1.1

50 4 3
                                    

Elim sarılırken doktorun garip bakışlarına maruz kalıyordum. Hastaneye gelme süreci çok hızlı ve karmaşıktı. Elimden vurulmuştum. Bu kadar iyi isabet ettirilmesi ürkütücüydü. Fazla derine inmemişti ama bir süre elimi kullanamayacak gibiydim.

"Nasıl olduğunu anlatmayacak mısınız?" Doktorun sorduğu 1000. soruya tekrar aynı cevabı verdim.

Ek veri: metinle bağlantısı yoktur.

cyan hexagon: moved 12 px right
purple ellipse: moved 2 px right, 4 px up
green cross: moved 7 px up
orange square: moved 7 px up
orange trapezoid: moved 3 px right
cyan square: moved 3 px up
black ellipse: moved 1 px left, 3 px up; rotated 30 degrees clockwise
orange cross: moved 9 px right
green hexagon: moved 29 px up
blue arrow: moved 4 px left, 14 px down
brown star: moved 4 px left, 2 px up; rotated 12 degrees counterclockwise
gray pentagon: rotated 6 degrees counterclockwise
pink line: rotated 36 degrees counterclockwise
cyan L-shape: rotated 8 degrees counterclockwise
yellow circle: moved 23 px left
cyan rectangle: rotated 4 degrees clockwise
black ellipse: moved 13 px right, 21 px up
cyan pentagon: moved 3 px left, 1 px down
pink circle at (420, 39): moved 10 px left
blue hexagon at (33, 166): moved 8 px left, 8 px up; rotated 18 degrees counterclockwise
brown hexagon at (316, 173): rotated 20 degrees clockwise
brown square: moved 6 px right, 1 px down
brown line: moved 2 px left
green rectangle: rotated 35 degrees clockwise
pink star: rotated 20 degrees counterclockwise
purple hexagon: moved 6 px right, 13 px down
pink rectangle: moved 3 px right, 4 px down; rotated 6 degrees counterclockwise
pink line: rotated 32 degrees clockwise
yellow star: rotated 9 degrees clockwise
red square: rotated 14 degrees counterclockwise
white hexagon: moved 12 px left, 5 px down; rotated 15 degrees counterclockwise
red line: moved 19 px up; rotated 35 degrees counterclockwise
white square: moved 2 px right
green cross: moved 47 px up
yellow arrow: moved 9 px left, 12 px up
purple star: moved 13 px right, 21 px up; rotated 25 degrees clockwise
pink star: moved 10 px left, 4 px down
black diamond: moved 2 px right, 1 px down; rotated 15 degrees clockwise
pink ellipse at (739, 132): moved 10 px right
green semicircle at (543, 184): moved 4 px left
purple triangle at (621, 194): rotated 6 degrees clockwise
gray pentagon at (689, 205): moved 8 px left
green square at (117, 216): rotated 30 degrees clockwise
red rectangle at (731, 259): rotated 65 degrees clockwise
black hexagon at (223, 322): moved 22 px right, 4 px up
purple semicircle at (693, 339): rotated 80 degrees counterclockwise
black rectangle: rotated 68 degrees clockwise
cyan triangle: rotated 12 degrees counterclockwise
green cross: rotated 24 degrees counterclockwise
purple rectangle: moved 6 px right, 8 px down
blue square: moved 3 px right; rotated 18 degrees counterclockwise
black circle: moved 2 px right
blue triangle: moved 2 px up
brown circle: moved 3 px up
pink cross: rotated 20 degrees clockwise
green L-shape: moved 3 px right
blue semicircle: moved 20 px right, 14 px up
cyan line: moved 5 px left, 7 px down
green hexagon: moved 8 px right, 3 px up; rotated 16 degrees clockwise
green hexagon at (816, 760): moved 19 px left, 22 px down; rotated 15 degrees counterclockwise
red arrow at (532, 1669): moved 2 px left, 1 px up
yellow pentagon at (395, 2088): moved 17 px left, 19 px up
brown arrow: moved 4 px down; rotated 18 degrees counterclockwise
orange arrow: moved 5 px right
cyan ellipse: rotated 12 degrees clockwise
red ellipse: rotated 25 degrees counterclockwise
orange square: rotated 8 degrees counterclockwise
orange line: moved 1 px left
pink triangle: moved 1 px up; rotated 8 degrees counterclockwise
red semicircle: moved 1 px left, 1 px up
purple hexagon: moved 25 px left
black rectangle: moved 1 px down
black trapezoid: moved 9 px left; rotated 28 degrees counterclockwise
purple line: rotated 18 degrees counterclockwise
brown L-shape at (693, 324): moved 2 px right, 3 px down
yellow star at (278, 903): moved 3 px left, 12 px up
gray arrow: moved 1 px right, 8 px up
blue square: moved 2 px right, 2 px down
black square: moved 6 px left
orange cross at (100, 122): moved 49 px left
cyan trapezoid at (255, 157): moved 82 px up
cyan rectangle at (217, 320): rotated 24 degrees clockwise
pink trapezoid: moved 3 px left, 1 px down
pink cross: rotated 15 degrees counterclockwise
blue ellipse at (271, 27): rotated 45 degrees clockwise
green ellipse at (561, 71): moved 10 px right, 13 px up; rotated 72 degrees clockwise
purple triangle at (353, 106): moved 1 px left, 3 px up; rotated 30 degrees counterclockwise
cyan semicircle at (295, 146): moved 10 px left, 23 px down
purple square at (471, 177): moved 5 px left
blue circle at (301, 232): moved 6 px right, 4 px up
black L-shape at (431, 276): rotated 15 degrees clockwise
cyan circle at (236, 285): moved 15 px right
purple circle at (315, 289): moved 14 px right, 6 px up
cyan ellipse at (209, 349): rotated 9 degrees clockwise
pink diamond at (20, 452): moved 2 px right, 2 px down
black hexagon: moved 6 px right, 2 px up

"Polise anlatırım merak etmeyin" Ne anlatacağımı bilmiyordum. İç çekip giden doktoru izledim.

"Şey Yeonjun selam" Kafamı 2 saniye önce çıkan doktorun ardından gelen Soobin'e baktım.

Soobin?

Doğrulmaya çalışırken bir şeyler söylemeye çalışıyordum. Emin değildim tam. Selam türü şeyler. Sürekli dalıyordum. İyi miydim? Sorulan soruyla döndüm ona. Elimi kaldırdım becerebildiğim kadarıyla.

"Ah- anladım. Dediğim gibi geçerken uğradım" Kaşlarımı çattım.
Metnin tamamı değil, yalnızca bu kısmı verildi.